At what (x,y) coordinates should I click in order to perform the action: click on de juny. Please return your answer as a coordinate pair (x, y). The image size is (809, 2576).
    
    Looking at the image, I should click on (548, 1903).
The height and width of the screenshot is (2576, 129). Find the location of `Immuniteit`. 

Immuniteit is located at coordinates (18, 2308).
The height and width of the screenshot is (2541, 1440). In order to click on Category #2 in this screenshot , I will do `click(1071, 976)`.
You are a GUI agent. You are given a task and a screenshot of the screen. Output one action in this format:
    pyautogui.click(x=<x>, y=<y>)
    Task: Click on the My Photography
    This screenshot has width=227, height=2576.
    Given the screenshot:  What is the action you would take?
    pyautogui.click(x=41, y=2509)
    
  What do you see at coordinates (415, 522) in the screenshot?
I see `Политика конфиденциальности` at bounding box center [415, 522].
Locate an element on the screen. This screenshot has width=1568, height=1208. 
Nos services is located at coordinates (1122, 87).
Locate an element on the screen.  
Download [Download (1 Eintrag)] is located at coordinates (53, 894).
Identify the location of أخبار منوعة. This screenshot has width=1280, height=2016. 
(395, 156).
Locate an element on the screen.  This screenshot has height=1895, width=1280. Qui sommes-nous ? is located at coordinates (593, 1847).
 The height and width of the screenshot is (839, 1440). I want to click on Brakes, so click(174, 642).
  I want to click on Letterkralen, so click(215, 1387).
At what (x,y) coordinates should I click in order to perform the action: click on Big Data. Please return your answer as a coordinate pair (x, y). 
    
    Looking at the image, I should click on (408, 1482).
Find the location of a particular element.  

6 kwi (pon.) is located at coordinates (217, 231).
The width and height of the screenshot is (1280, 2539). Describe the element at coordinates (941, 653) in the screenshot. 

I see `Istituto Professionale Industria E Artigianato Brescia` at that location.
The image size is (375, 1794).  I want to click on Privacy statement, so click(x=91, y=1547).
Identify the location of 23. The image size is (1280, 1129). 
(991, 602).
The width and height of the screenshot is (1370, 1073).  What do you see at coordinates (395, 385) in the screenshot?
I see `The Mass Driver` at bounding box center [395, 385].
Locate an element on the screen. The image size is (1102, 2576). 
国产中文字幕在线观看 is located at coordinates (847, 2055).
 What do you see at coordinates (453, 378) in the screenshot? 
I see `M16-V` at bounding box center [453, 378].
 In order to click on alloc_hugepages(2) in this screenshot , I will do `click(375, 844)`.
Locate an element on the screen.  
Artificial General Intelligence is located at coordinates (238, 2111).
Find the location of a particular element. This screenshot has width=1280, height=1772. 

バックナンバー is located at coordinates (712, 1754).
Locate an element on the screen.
★ ★ ★ ★ ★
● **WHAT THIS TASK INVOLVES**:
Every line of the data that includes the word "will" should be copied.

● **WRITTEN ANSWER**:
The height and width of the screenshot is (2541, 1440). In order to click on Category #2 in this screenshot , I will do `click(1071, 976)`.
 In order to click on alloc_hugepages(2) in this screenshot , I will do `click(375, 844)`.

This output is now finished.